Material shown
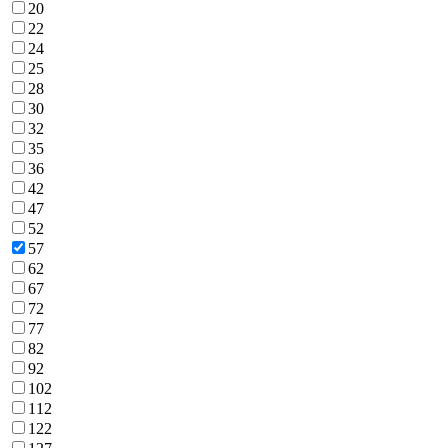
20
22
24
25
28
30
32
35
36
42
47
52
57
62
67
72
77
82
92
102
112
122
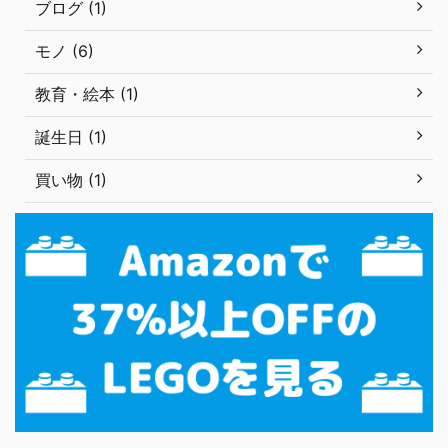
ブログ (1)
モノ (6)
教育・絵本 (1)
誕生日 (1)
買い物 (1)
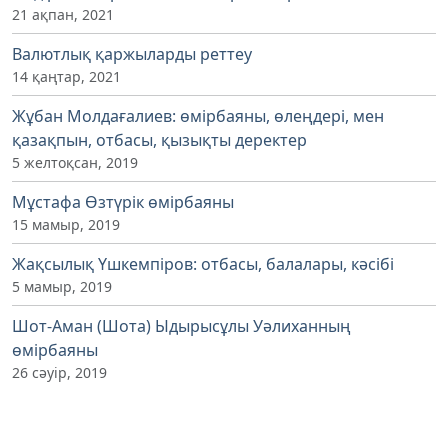
21 ақпан, 2021
Валютлық қаржыларды реттеу
14 қаңтар, 2021
Жұбан Молдағалиев: өмірбаяны, өлеңдері, мен
қазақпын, отбасы, қызықты деректер
5 желтоқсан, 2019
Мұстафа Өзтүрік өмірбаяны
15 мамыр, 2019
Жақсылық Үшкемпіров: отбасы, балалары, кәсібі
5 мамыр, 2019
Шот-Аман (Шота) Ыдырысұлы Уәлиханның
өмірбаяны
26 сәуір, 2019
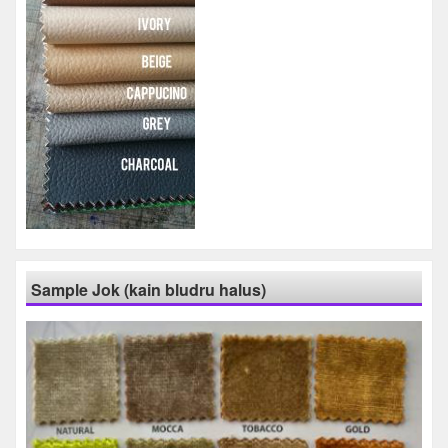
Sample Jok (kain bludru halus)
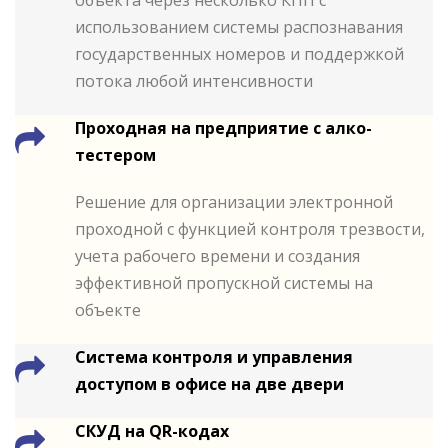
объекта через несколько КПП с
использованием системы распознавания
государственных номеров и поддержкой
потока любой интенсивности
Проходная на предприятие с алко-
тестером
Решение для организации электронной
проходной с функцией контроля трезвости,
учета рабочего времени и создания
эффективной пропускной системы на
объекте
Система контроля и управления
доступом в офисе на две двери
СКУД на QR-кодах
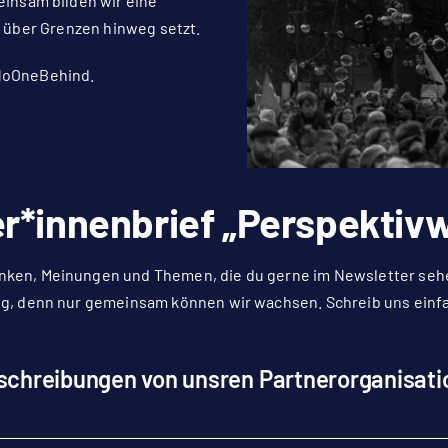
insam bilden wir eine
ch über Grenzen hinweg setzt.
eNoOneBehind.
r*innenbrief „Perspektiv
nken, Meinungen und Themen, die du gerne im Newsletter sehe
tig, denn nur gemeinsam können wir wachsen. Schreib uns einf
schreibungen von unsren Partnerorganisati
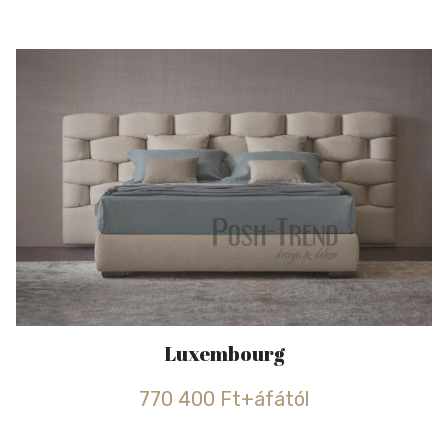
Luxembourg
770 400 Ft+áfától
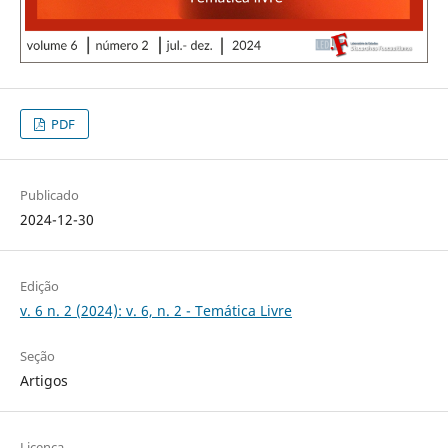
PDF
Publicado
2024-12-30
Edição
v. 6 n. 2 (2024): v. 6, n. 2 - Temática Livre
Seção
Artigos
Licença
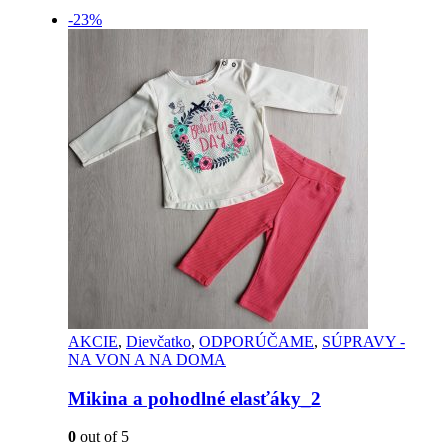
-23%
AKCIE
,
Dievčatko
,
ODPORÚČAME
,
SÚPRAVY -
NA VON A NA DOMA
Mikina a pohodlné elasťáky_2
0
out of 5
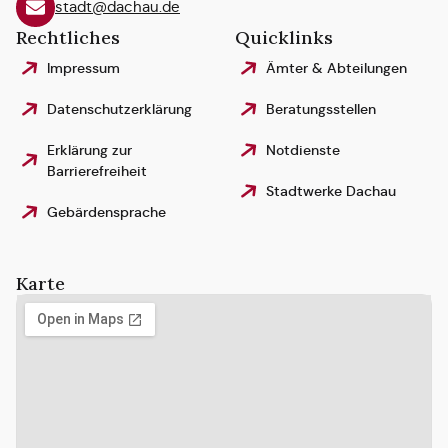
stadt@dachau.de
Rechtliches
Quicklinks
Impressum
Ämter & Abteilungen
Datenschutzerklärung
Beratungsstellen
Erklärung zur
Notdienste
Barrierefreiheit
Stadtwerke Dachau
Gebärdensprache
Karte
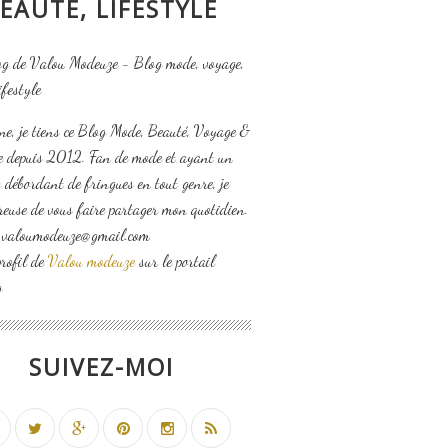
EAUTÉ, LIFESTYLE
ne, je tiens ce Blog Mode, Beauté, Voyage &
le depuis 2012. Fan de mode et ayant un
 débordant de fringues en tout genre, je
reuse de vous faire partager mon quotidien.
: valoumodeuze@gmail.com
profil de
Valou modeuze
sur le portail
g
SUIVEZ-MOI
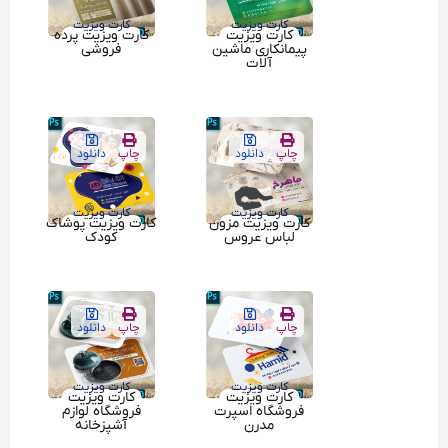
کارت ویزیت
کارت ویزیت
کارت ویزیت
کارت ویزیت پرده
پیمانکاری ماشین
فروشی
آلات
چاپ
دانلود
چاپ
دانلود
کارت ویزیت
کارت ویزیت
کارت ویزیت مزون
کارت ویزیت پوشاک
لباس عروس
کودک
چاپ
دانلود
چاپ
دانلود
کارت ویزیت
کارت ویزیت
کارت ویزیت
کارت ویزیت
فروشگاه اسپرت
فروشگاه لوازم
مدرن
آشپزخانه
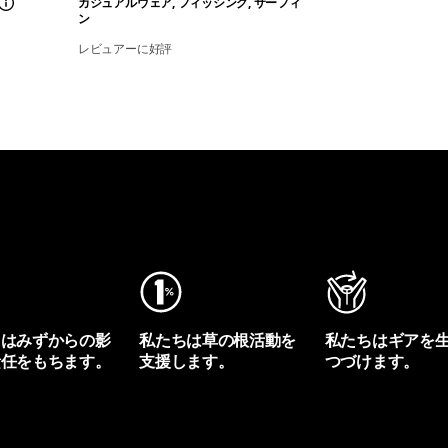
カジュアルウェア, フィッシング, サーフィ
ン
レビュアーに好評
ちはみずからの影
私たちは草の根活動を
私たちはギアを
責任をもちます。
支援します。
つづけます。
プリントを見る
アクティビズムを見る
Worn Wearを見る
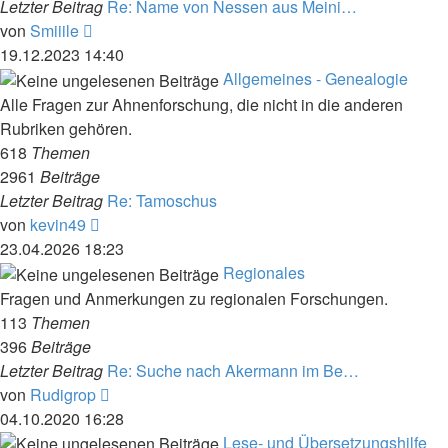
Letzter Beitrag
Re: Name von Nessen aus Meini…
Neuester
von
Smiiile
Beitrag
19.12.2023 14:40
Allgemeines - Genealogie
Alle Fragen zur Ahnenforschung, die nicht in die anderen
Rubriken gehören.
618
Themen
2961
Beiträge
Letzter Beitrag
Re: Tamoschus
Neuester
von
kevin49
Beitrag
23.04.2026 18:23
Regionales
Fragen und Anmerkungen zu regionalen Forschungen.
113
Themen
396
Beiträge
Letzter Beitrag
Re: Suche nach Akermann im Be…
Neuester
von
Rudigrop
Beitrag
04.10.2020 16:28
Lese- und Übersetzungshilfe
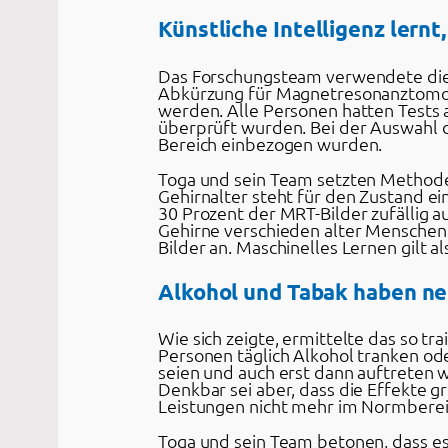
Künstliche Intelligenz lernt
Das Forschungsteam verwendete die 
Abkürzung für Magnetresonanztomogra
werden. Alle Personen hatten Tests a
überprüft wurden. Bei der Auswahl 
Bereich einbezogen wurden.
Toga und sein Team setzten Methoden 
Gehirnalter steht für den Zustand e
30 Prozent der MRT-Bilder zufällig au
Gehirne verschieden alter Menschen
Bilder an. Maschinelles Lernen gilt a
Alkohol und Tabak haben ne
Wie sich zeigte, ermittelte das so tr
Personen täglich Alkohol tranken ode
seien und auch erst dann auftreten w
Denkbar sei aber, dass die Effekte 
Leistungen nicht mehr im Normberei
Toga und sein Team betonen, dass es 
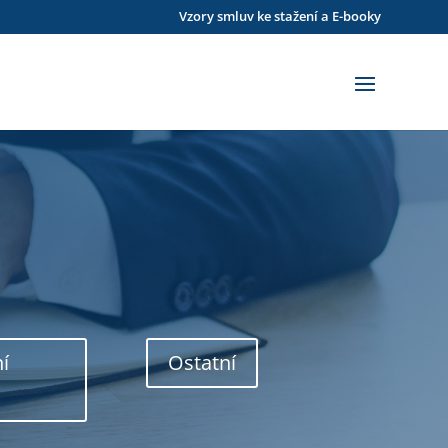
Vzory smluv ke stažení a E-booky
ní
Ostatní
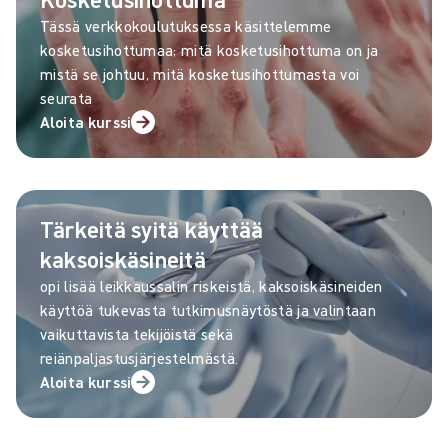
Tässä verkkokoulutuksessa käsittelemme
kosketusihottumaa; mitä kosketusihottuma on ja
mistä se johtuu, mitä kosketusihottumasta voi
seurata
Aloita kurssi
Tärkeitä syitä käyttää
kaksoiskäsineitä
opi lisää leikkaussalin riskeistä, kaksoiskäsineiden
käyttöä tukevasta tutkimusnäytöstä ja valintaan
vaikuttavista tekijöistä sekä
reiänpaljastusjärjestelmästä.
Aloita kurssi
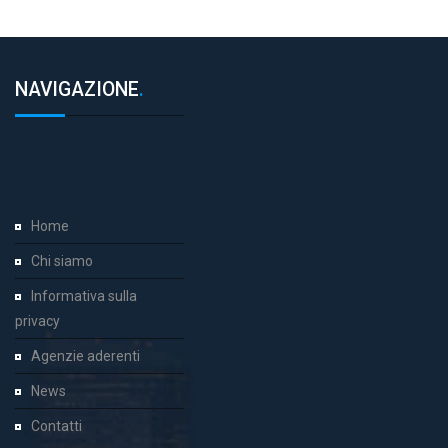
NAVIGAZIONE
.
Home
Chi siamo
Informativa sulla
privacy
Agenzie aderenti
News
Contatti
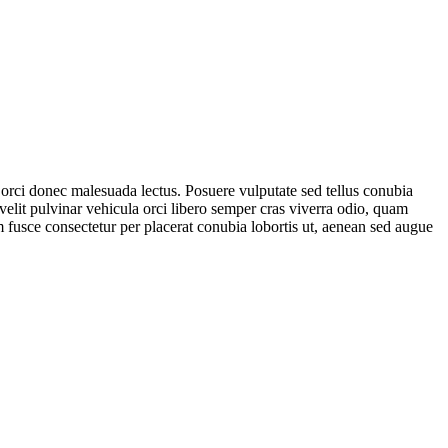
rci donec malesuada lectus. Posuere vulputate sed tellus conubia
velit pulvinar vehicula orci libero semper cras viverra odio, quam
 fusce consectetur per placerat conubia lobortis ut, aenean sed augue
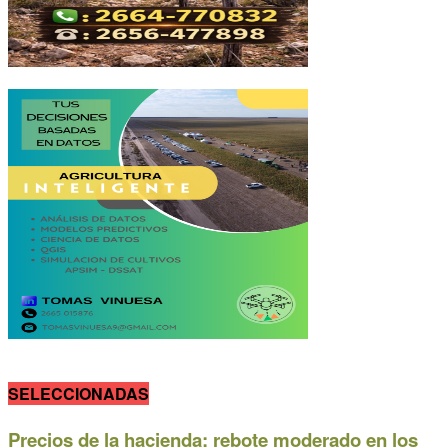
SELECCIONADAS
Precios de la hacienda: rebote moderado en los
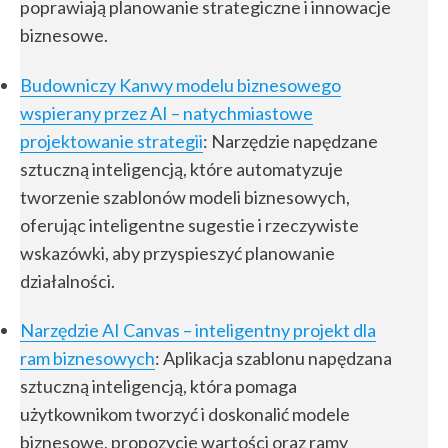
poprawiają planowanie strategiczne i innowacje
biznesowe.
Budowniczy Kanwy modelu biznesowego
wspierany przez AI – natychmiastowe
projektowanie strategii
: Narzędzie napędzane
sztuczną inteligencją, które automatyzuje
tworzenie szablonów modeli biznesowych,
oferując inteligentne sugestie i rzeczywiste
wskazówki, aby przyspieszyć planowanie
działalności.
Narzędzie AI Canvas – inteligentny projekt dla
ram biznesowych
: Aplikacja szablonu napędzana
sztuczną inteligencją, która pomaga
użytkownikom tworzyć i doskonalić modele
biznesowe, propozycje wartości oraz ramy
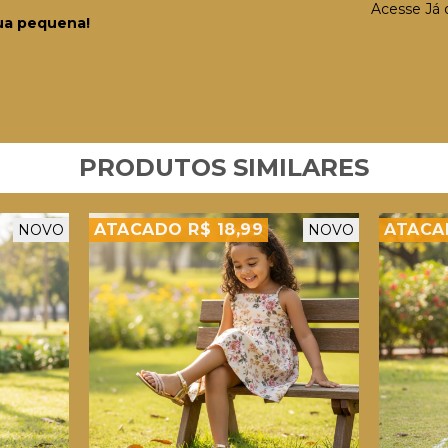
Acesse Já 
sua pequena!
PRODUTOS SIMILARES
ATACADO R$ 18,99
ATACAD
NOVO
NOVO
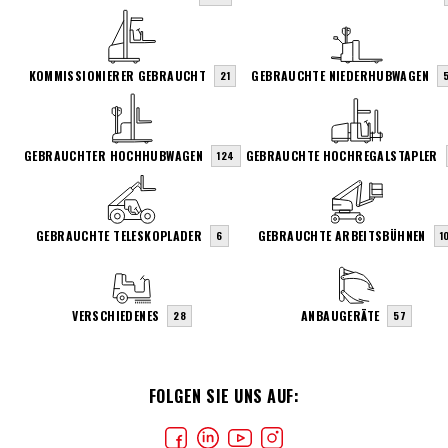
KOMMISSIONIERER GEBRAUCHT
GEBRAUCHTE NIEDERHUBWAGEN
21
GEBRAUCHTER HOCHHUBWAGEN
GEBRAUCHTE HOCHREGALSTAPLER
124
GEBRAUCHTE TELESKOPLADER
GEBRAUCHTE ARBEITSBÜHNEN
6
1
VERSCHIEDENES
ANBAUGERÄTE
28
57
FOLGEN SIE UNS AUF:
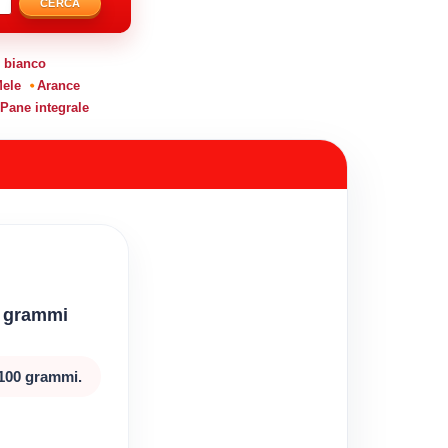
CERCA
 bianco
ele
Arance
Pane integrale
0 grammi
 100 grammi.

What you will do
In the records above, find the lines holding "Alle". Copy each one.

Solution for this exercise
Alle Fragen zur Ahnenforschung, die nicht in die anderen
werden. Alle Personen hatten Tests a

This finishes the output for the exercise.